We mentioned on these pages not long ago that just when one thinks they have a firm grasp on the rules & regs…they change the rules! A new designation for Chianti Classico is the latest curveball. The good news is that this is what makes wine interesting; one can never know it all.
We have long thought that great Chianti Classico is among the world’s great wines. The problem is that there is a lot of Chianti Classico (and a whole bunch of Chianti normale) that is less than wonderful, which diffuses their esteem and place in the market. The folks in Chianti know this as well and for years have been working on upgrading production standards, starting way back in 1987 with the very ambitious ‘Chianti Classico 2000 Project’. The CC 2000 project attempted to determine and codify into practice things like the best clones on Sangiovese, the best rootstocks for each clone, matching soils to the right clone, etc., stuff that is now de rigueur for quality wine producers. Of course, since the Chianti zone has been producing wine—using the name Chianti—for almost a millennium there is a mix of just ok, to good, to optimal sites being used to produce wine there. Ditto on clonal materials: growers used to prefer clones that favored quantity over quality. Not to mention there was still much acreage devoted to the insipid white varietals that used to be part of Chianti’s official ‘recipe’.

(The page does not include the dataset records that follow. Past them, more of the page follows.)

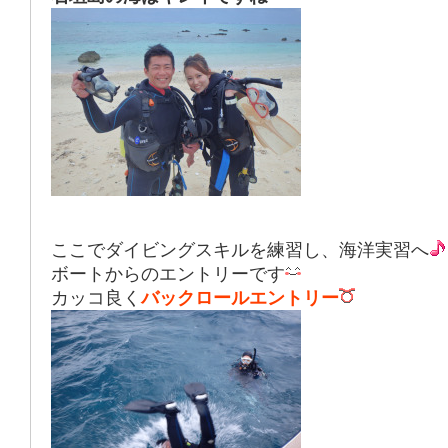
ここでダイビングスキルを練習し、海洋実習へ
ボートからのエントリーです
カッコ良く
バックロールエントリー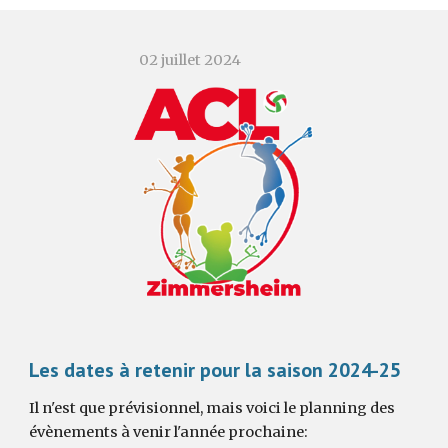
02 juillet 2024
Les dates à retenir pour la saison 2024-25
Il n'est que prévisionnel, mais voici le planning des
évènements à venir l'année prochaine:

The next project the Chianti Classico Consorzio focused on was the regionality of the area, i.e., is there a qualitative and/or stylistic differences among the different communes in the Classico zone. After many years of study—and politicking—it has been determined that there is. So…drumroll please: U.G.A.s have arrived. Additional Geographic Units are now authorized—commencing with the 2023 vintage—to be applied to Chianti Classico’s ‘Gran Selezione’* wines only (for now). There are 11 villages or zones (some zones are more than one village) that can be added to the label, ostensibly giving the consumer a greater indication of the style of the wine in the bottle. For those reading this that are lucky enough to have visited Chianti, there are slight but noticeable differences among the zones: tiny U.G.A. Lamole is at a higher altitude and noticeably cooler than say U.G.A. Castellina, so there is some logic in the move. Note please that this is quite different from the M.G.A.s recently added to the nomenclature in Barolo & Barbaresco.

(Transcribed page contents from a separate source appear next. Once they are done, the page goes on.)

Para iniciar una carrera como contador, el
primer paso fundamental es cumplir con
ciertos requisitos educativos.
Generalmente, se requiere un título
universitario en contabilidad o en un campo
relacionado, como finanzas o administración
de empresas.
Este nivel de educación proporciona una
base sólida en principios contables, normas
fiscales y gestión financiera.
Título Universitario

However, though the soils, altitudes and exposures in the area at large are quite varied, that is also the case within any particular commune. Not just among neighbors, but sometimes within a single estate. While this was all being discussed, we had a conversation with the highly esteemed Paolo de Marchi–former proprietor of Isole e Olena—and he essentially said it was silly: “look at my property alone. I have two hills; Olena is warmer and has deeper soils—good in dry years—and the upper part of the hill is beautiful Galestro. Isole is mostly slate & limestone—very different fruit. And I have not yet mentioned if we are talking about the east or west side of the hill…which are completely different! To say that this estate or the village has any ‘uniformity’ of style is simply not so.”

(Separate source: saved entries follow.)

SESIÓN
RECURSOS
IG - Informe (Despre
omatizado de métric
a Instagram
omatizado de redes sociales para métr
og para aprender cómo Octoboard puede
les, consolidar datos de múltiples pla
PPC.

Even if not completely conclusive, we think that the motivation for the U.G.A.s is noble. Any wine zone that devotes decades and millions of dollars on research in an orchestrated way to improve the quality of their wines is travelling the correct path. And, of course, as the tide goes up, ALL boats go up. Savvy wine drinkers will add Chianti Classico to their drinking rotation; the wines will continue to improve and deliver for decades to come.
*this could be a separate piece but commencing in 2014 (with mostly the 2010 vintage) estates can use this term for their best wines, which can be made from only estate vineyards, with a higher minimum content of Sangiovese, and they must pass a tasting panel. We have yet to try a Gran Selezione that wasn’t wonderful.